### Exercise brief:
In full and without alteration, print the entries.

Records for the exercise Start Marker

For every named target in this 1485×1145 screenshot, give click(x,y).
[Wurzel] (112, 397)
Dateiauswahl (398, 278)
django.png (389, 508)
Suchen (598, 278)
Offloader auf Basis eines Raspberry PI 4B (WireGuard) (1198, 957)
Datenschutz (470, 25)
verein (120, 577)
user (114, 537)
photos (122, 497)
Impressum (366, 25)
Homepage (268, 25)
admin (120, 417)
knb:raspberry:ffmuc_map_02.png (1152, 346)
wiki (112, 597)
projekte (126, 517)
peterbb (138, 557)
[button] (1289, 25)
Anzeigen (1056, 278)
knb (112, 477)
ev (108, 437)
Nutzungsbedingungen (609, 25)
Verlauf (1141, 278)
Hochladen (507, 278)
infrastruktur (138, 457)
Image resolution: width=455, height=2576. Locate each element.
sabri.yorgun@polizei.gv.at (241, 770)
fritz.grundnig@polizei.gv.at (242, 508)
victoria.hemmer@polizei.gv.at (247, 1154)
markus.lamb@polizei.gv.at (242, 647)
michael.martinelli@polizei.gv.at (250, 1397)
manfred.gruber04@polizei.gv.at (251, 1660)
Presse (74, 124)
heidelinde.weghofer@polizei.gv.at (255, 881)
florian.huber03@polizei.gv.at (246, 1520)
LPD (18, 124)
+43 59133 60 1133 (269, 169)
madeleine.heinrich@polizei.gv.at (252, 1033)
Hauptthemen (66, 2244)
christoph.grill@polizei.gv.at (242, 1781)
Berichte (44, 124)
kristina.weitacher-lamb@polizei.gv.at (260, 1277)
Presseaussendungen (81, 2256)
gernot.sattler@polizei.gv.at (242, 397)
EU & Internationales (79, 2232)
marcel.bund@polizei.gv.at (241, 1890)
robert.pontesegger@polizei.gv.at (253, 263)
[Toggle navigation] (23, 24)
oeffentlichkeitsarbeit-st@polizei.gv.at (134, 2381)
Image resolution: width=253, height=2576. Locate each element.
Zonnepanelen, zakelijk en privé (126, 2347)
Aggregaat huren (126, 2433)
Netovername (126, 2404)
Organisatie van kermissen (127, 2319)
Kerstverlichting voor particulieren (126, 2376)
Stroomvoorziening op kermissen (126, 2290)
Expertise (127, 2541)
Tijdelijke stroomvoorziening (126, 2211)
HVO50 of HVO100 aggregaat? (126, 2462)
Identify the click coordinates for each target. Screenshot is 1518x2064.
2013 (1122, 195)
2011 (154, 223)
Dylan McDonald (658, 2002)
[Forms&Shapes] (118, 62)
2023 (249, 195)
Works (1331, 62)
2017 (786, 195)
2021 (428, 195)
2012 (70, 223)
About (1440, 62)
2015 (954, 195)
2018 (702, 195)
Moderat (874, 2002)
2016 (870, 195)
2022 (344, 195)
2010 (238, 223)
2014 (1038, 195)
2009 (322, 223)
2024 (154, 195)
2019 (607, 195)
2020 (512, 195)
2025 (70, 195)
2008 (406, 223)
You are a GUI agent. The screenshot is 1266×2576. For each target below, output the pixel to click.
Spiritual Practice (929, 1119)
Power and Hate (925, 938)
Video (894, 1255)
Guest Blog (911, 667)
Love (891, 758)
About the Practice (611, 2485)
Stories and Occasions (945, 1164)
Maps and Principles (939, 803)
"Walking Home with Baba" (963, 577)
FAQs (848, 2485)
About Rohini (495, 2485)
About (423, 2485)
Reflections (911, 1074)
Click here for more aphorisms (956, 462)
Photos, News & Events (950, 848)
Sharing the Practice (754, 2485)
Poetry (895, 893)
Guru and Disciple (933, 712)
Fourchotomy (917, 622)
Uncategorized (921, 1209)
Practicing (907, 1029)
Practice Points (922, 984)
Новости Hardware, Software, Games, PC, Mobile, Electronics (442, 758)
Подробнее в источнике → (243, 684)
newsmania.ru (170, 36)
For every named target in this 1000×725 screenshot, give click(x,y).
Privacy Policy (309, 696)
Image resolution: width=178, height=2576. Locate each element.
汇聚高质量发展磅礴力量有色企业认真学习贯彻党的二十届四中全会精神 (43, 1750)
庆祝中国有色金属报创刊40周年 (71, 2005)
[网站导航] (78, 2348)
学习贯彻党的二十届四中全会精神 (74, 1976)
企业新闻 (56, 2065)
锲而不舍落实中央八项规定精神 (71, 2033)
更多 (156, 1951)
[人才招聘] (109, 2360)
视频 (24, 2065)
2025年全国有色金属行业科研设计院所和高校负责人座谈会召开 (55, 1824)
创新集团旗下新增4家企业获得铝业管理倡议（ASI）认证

Records for the exercise End Marker

### Exercise output:
For every named target in this 1485×1145 screenshot, give click(x,y).
[Wurzel] (112, 397)
Dateiauswahl (398, 278)
django.png (389, 508)
Suchen (598, 278)
Offloader auf Basis eines Raspberry PI 4B (WireGuard) (1198, 957)
Datenschutz (470, 25)
verein (120, 577)
user (114, 537)
photos (122, 497)
Impressum (366, 25)
Homepage (268, 25)
admin (120, 417)
knb:raspberry:ffmuc_map_02.png (1152, 346)
wiki (112, 597)
projekte (126, 517)
peterbb (138, 557)
[button] (1289, 25)
Anzeigen (1056, 278)
knb (112, 477)
ev (108, 437)
Nutzungsbedingungen (609, 25)
Verlauf (1141, 278)
Hochladen (507, 278)
infrastruktur (138, 457)
Image resolution: width=455, height=2576. Locate each element.
sabri.yorgun@polizei.gv.at (241, 770)
fritz.grundnig@polizei.gv.at (242, 508)
victoria.hemmer@polizei.gv.at (247, 1154)
markus.lamb@polizei.gv.at (242, 647)
michael.martinelli@polizei.gv.at (250, 1397)
manfred.gruber04@polizei.gv.at (251, 1660)
Presse (74, 124)
heidelinde.weghofer@polizei.gv.at (255, 881)
florian.huber03@polizei.gv.at (246, 1520)
LPD (18, 124)
+43 59133 60 1133 (269, 169)
madeleine.heinrich@polizei.gv.at (252, 1033)
Hauptthemen (66, 2244)
christoph.grill@polizei.gv.at (242, 1781)
Berichte (44, 124)
kristina.weitacher-lamb@polizei.gv.at (260, 1277)
Presseaussendungen (81, 2256)
gernot.sattler@polizei.gv.at (242, 397)
EU & Internationales (79, 2232)
marcel.bund@polizei.gv.at (241, 1890)
robert.pontesegger@polizei.gv.at (253, 263)
[Toggle navigation] (23, 24)
oeffentlichkeitsarbeit-st@polizei.gv.at (134, 2381)
Image resolution: width=253, height=2576. Locate each element.
Zonnepanelen, zakelijk en privé (126, 2347)
Aggregaat huren (126, 2433)
Netovername (126, 2404)
Organisatie van kermissen (127, 2319)
Kerstverlichting voor particulieren (126, 2376)
Stroomvoorziening op kermissen (126, 2290)
Expertise (127, 2541)
Tijdelijke stroomvoorziening (126, 2211)
HVO50 of HVO100 aggregaat? (126, 2462)
Identify the click coordinates for each target. Screenshot is 1518x2064.
2013 (1122, 195)
2011 (154, 223)
Dylan McDonald (658, 2002)
[Forms&Shapes] (118, 62)
2023 (249, 195)
Works (1331, 62)
2017 (786, 195)
2021 (428, 195)
2012 (70, 223)
About (1440, 62)
2015 (954, 195)
2018 (702, 195)
Moderat (874, 2002)
2016 (870, 195)
2022 (344, 195)
2010 (238, 223)
2014 (1038, 195)
2009 (322, 223)
2024 (154, 195)
2019 (607, 195)
2020 (512, 195)
2025 (70, 195)
2008 (406, 223)
You are a GUI agent. The screenshot is 1266×2576. For each target below, output the pixel to click.
Spiritual Practice (929, 1119)
Power and Hate (925, 938)
Video (894, 1255)
Guest Blog (911, 667)
Love (891, 758)
About the Practice (611, 2485)
Stories and Occasions (945, 1164)
Maps and Principles (939, 803)
"Walking Home with Baba" (963, 577)
FAQs (848, 2485)
About Rohini (495, 2485)
About (423, 2485)
Reflections (911, 1074)
Click here for more aphorisms (956, 462)
Photos, News & Events (950, 848)
Sharing the Practice (754, 2485)
Poetry (895, 893)
Guru and Disciple (933, 712)
Fourchotomy (917, 622)
Uncategorized (921, 1209)
Practicing (907, 1029)
Practice Points (922, 984)
Новости Hardware, Software, Games, PC, Mobile, Electronics (442, 758)
Подробнее в источнике → (243, 684)
newsmania.ru (170, 36)
For every named target in this 1000×725 screenshot, give click(x,y).
Privacy Policy (309, 696)
Image resolution: width=178, height=2576. Locate each element.
汇聚高质量发展磅礴力量有色企业认真学习贯彻党的二十届四中全会精神 (43, 1750)
庆祝中国有色金属报创刊40周年 (71, 2005)
[网站导航] (78, 2348)
学习贯彻党的二十届四中全会精神 (74, 1976)
企业新闻 (56, 2065)
锲而不舍落实中央八项规定精神 (71, 2033)
更多 (156, 1951)
[人才招聘] (109, 2360)
视频 (24, 2065)
2025年全国有色金属行业科研设计院所和高校负责人座谈会召开 (55, 1824)
创新集团旗下新增4家企业获得铝业管理倡议（ASI）认证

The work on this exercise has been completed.